TRY IT: Wherever the string "Barbacena" shows up in the material below, copy that line.

DATA SECTION:

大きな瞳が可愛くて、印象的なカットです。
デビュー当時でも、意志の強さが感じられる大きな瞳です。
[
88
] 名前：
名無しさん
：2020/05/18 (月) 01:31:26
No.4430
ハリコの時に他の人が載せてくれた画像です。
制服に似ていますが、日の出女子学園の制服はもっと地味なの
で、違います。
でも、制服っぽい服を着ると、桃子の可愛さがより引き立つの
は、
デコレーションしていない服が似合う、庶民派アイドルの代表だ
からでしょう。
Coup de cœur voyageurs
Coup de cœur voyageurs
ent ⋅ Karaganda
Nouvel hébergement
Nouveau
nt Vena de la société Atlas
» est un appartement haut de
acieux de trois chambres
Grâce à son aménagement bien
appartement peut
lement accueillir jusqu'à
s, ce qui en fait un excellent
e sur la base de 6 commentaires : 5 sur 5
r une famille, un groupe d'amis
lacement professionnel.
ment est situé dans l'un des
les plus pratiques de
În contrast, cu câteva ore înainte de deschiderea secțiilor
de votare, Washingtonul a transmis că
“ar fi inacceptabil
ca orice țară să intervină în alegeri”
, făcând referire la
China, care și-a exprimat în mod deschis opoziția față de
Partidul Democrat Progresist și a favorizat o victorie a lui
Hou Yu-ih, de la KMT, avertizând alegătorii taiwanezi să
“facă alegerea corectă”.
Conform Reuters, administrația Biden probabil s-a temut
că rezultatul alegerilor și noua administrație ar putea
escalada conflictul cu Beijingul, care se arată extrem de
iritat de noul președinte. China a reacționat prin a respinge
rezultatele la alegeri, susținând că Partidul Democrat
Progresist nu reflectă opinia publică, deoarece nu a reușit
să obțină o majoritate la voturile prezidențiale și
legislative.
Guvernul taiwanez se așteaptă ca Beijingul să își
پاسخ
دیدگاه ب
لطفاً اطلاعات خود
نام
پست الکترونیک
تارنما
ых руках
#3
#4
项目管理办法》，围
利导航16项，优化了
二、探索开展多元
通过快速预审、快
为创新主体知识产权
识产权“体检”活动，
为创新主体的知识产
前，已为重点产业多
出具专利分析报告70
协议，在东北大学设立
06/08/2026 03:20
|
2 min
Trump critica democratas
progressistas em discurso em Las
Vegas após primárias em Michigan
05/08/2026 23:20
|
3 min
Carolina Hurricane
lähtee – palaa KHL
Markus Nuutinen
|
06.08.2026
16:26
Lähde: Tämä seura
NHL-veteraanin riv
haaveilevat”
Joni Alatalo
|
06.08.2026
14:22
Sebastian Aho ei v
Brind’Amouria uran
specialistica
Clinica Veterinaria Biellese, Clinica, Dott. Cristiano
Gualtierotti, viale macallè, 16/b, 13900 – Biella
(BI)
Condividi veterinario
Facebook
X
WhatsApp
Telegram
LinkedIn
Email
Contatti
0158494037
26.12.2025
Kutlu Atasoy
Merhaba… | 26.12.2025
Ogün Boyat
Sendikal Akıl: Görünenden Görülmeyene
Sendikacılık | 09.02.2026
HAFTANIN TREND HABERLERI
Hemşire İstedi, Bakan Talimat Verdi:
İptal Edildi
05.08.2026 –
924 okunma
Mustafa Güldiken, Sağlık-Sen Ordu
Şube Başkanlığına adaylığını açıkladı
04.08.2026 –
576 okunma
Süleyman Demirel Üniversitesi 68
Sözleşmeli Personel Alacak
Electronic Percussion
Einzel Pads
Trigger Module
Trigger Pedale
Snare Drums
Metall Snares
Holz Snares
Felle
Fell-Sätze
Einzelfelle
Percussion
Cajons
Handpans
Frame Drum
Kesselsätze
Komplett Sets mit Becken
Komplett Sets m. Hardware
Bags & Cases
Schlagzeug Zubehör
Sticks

--

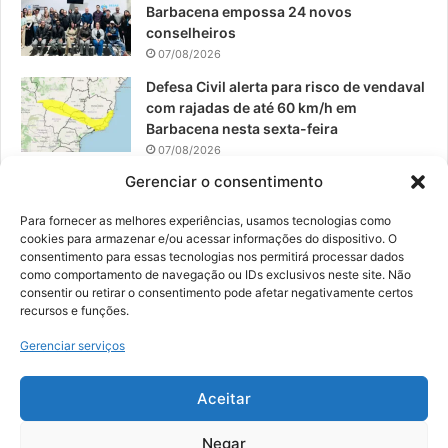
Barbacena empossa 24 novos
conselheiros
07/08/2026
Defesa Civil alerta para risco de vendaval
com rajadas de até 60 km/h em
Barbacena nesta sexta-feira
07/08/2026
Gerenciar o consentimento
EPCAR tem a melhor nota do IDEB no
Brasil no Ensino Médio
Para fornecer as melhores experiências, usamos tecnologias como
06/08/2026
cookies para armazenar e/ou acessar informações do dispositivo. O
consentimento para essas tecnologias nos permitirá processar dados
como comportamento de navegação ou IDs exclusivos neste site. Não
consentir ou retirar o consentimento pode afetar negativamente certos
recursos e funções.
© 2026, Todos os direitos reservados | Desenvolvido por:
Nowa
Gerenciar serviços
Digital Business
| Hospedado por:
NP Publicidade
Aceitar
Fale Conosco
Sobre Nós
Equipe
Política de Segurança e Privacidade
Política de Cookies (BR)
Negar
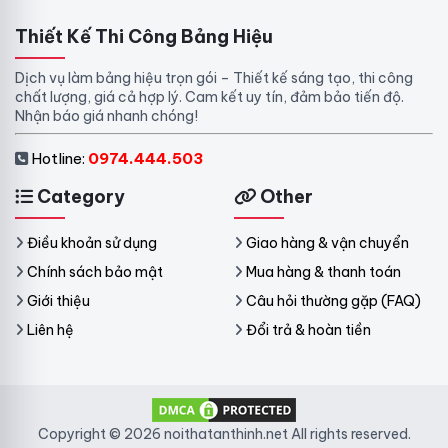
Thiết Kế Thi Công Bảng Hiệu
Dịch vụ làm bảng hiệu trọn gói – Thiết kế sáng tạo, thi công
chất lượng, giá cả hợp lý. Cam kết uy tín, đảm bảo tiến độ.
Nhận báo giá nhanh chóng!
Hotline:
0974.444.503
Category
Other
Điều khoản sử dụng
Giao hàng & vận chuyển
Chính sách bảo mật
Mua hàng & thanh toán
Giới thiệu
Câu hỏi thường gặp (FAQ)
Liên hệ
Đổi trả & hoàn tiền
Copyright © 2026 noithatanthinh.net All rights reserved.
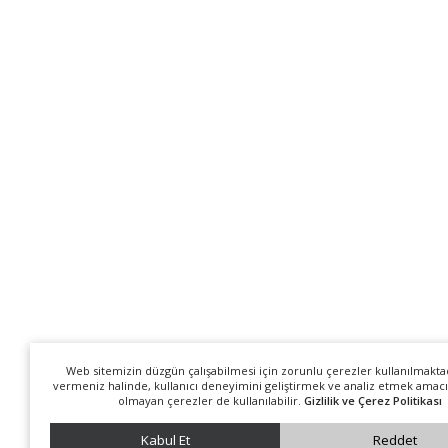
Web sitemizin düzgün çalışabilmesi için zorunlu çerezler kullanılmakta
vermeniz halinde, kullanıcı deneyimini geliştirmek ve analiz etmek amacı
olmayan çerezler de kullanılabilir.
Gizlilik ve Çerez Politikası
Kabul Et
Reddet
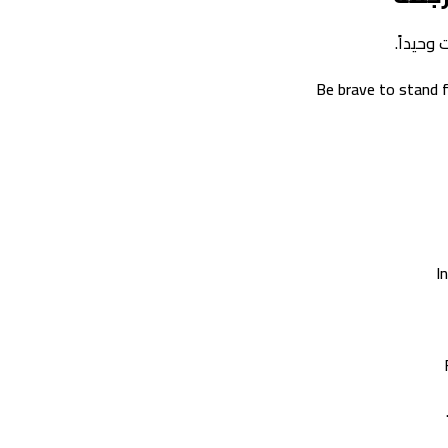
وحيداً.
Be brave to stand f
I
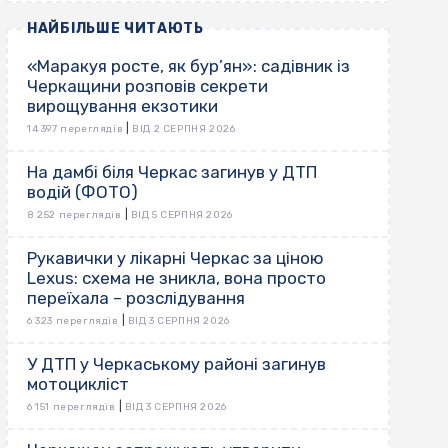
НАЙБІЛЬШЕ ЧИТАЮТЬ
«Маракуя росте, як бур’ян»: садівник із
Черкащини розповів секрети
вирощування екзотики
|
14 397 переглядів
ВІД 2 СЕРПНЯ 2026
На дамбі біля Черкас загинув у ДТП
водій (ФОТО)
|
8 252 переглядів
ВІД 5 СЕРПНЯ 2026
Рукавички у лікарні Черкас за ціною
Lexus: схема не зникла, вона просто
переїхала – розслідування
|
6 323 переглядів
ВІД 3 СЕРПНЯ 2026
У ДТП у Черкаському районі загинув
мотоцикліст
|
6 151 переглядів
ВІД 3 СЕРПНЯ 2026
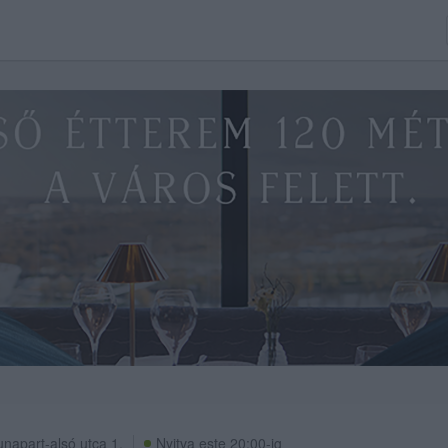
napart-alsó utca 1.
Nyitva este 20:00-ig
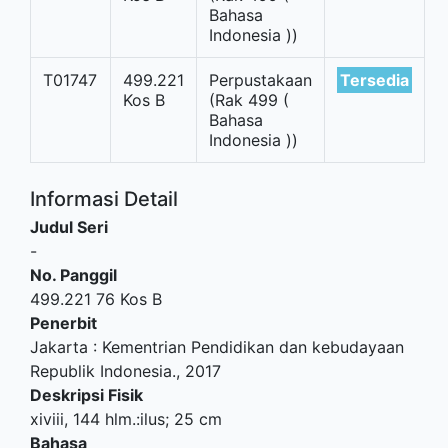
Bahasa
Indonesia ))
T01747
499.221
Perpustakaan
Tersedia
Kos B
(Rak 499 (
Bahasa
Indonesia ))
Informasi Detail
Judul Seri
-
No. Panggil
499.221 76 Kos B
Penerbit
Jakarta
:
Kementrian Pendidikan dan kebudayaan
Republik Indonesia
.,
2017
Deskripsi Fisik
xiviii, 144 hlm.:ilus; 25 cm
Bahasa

---

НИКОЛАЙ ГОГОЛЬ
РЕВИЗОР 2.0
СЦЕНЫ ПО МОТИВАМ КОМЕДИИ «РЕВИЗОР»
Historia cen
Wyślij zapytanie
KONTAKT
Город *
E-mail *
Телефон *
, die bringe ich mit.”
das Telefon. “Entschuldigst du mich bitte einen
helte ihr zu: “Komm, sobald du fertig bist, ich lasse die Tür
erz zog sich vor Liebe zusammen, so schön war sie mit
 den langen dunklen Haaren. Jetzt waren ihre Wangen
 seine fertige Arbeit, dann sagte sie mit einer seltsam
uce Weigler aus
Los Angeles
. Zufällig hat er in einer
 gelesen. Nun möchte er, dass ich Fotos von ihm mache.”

RESULT FOR THIS EXERCISE:
Barbacena empossa 24 novos
Barbacena nesta sexta-feira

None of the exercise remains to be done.